Personal information
- Full name: Renan Roberto de Freitas
- Date of birth: 1 September 1984 (age 41)
- Place of birth: São Paulo, Brazil

Managerial career
- Years: Team
- 2012–2015: Oeste (assistant)
- 2013: Oeste (interim)
- 2015: Oeste (interim)
- 2016: Oeste
- 2016–2018: Oeste (assistant)
- 2018: Oeste (interim)
- 2019–2020: Oeste

= Renan Freitas =

Brazilian football manager

Renan Roberto de Freitas (born 1 September 1984) is a Brazilian football manager.

==Career==
Born in São Paulo, Freitas started working at Oeste in 2010. He joined the club's staff in 2012, as an assistant manager.

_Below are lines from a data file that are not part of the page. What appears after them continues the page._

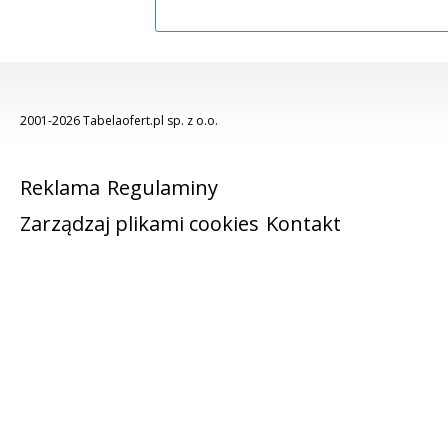
2001-2026 Tabelaofert.pl sp. z o.o.
Reklama
Regulaminy
Zarządzaj plikami cookies
Kontakt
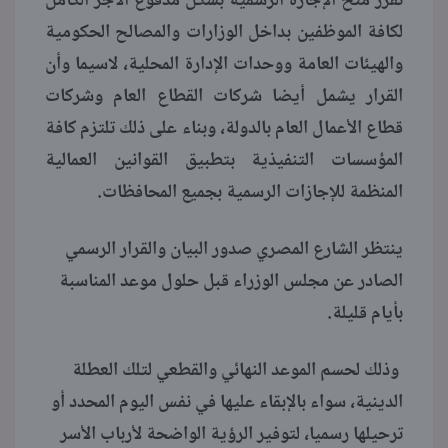
تقرر منح الإجازة الرسمية بشكل مدفوع الأجر الكامل
لكافة الموظفين بداخل الوزارات والمصالح الحكومية
والهيئات العامة ووحدات الإدارة المحلية، لاسيما وأن
القرار يشمل أيضا شركات القطاع العام وشركات
قطاع الأعمال العام بالدولة، وبناء على ذلك تلتزم كافة
المؤسسات التنفيذية بتطبيق القوانين العمالية
المنظمة للإجازات الرسمية بجميع المحافظات.
ينتظر الشارع المصري صدور البيان والقرار الرسمي
الصادر عن مجلس الوزراء قبل حلول موعد المناسبة
بأيام قليلة.
وذلك لحسم الموعد النهائي والقطعي لتلك العطلة
الدينية، سواء بالإبقاء عليها في نفس اليوم المحدد أو
ترحيلها رسميا، لتوفير الرؤية الواضحة لأرباب الأسر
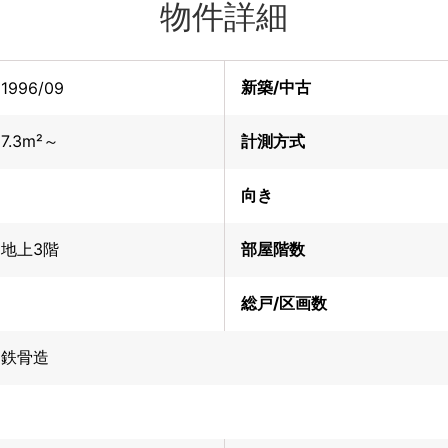
物件詳細
新築/中古
1996/09
7.3m²～
計測方式
向き
地上3階
部屋階数
総戸/区画数
鉄骨造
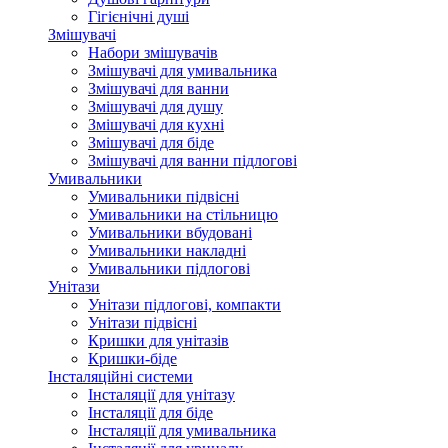
Гігієнічні душі
Змішувачі
Набори змішувачів
Змішувачі для умивальника
Змішувачі для ванни
Змішувачі для душу
Змішувачі для кухні
Змішувачі для біде
Змішувачі для ванни підлогові
Умивальники
Умивальники підвісні
Умивальники на стільницю
Умивальники вбудовані
Умивальники накладні
Умивальники підлогові
Унітази
Унітази підлогові, компакти
Унітази підвісні
Кришки для унітазів
Кришки-біде
Інсталяційні системи
Інсталяції для унітазу
Інсталяції для біде
Інсталяції для умивальника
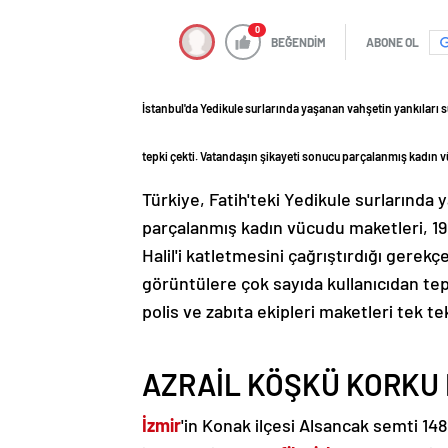
0
BEĞENDİM
ABONE OL
İstanbul'da ­Yedikule surlarında yaşanan vahşetin yankıları 
tepki çekti. Vatandaşın şikayeti sonucu parçalanmış kadın vüc
Türkiye, Fatih'teki Yedikule surlarında 
parçalanmış kadın vücudu maketleri, 19 
Halil'i katletmesini çağrıştırdığı gerek
görüntülere çok sayıda kullanıcıdan tep
polis ve zabıta ekipleri maketleri tek tek
AZRAİL KÖŞKÜ KORKU 
İzmir
'in Konak ilçesi Alsancak semti 1485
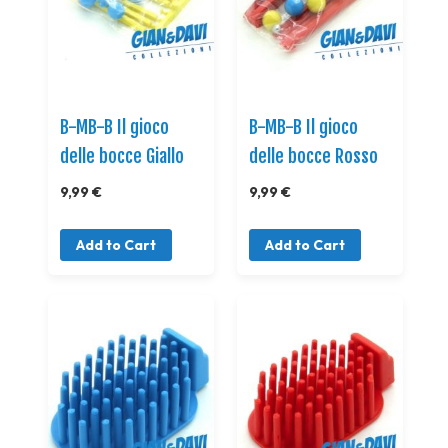
B-MB-B Il gioco
B-MB-B Il gioco
delle bocce Giallo
delle bocce Rosso
9,99 €
9,99 €
Add to Cart
Add to Cart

On 16 October 2013, after Ivan Baitello's dismissal, Freitas was named interim manager of the club, being in charge during a 3–0 loss at ASA two days later. After the appointment of Luís Carlos Martins, he returned to his previous role.

In October 2015, Freitas was again interim in the place of sacked Roberto Cavalo. After managing to avoid relegation, he was definitely appointed as manager for the 2016 Campeonato Paulista.

Freitas was dismissed by the club on 2 April 2016, just hours before a match against São Paulo, but continued to work as an assistant in the following years. He was also an interim during the first matches of the 2018 campaign, as Cavalo was out due to personal problems.

On 7 December 2018, Freitas was appointed permanent manager of Oeste for the upcoming season. He was sacked on 30 September 2020, after only four wins in 25 matches of the campaign.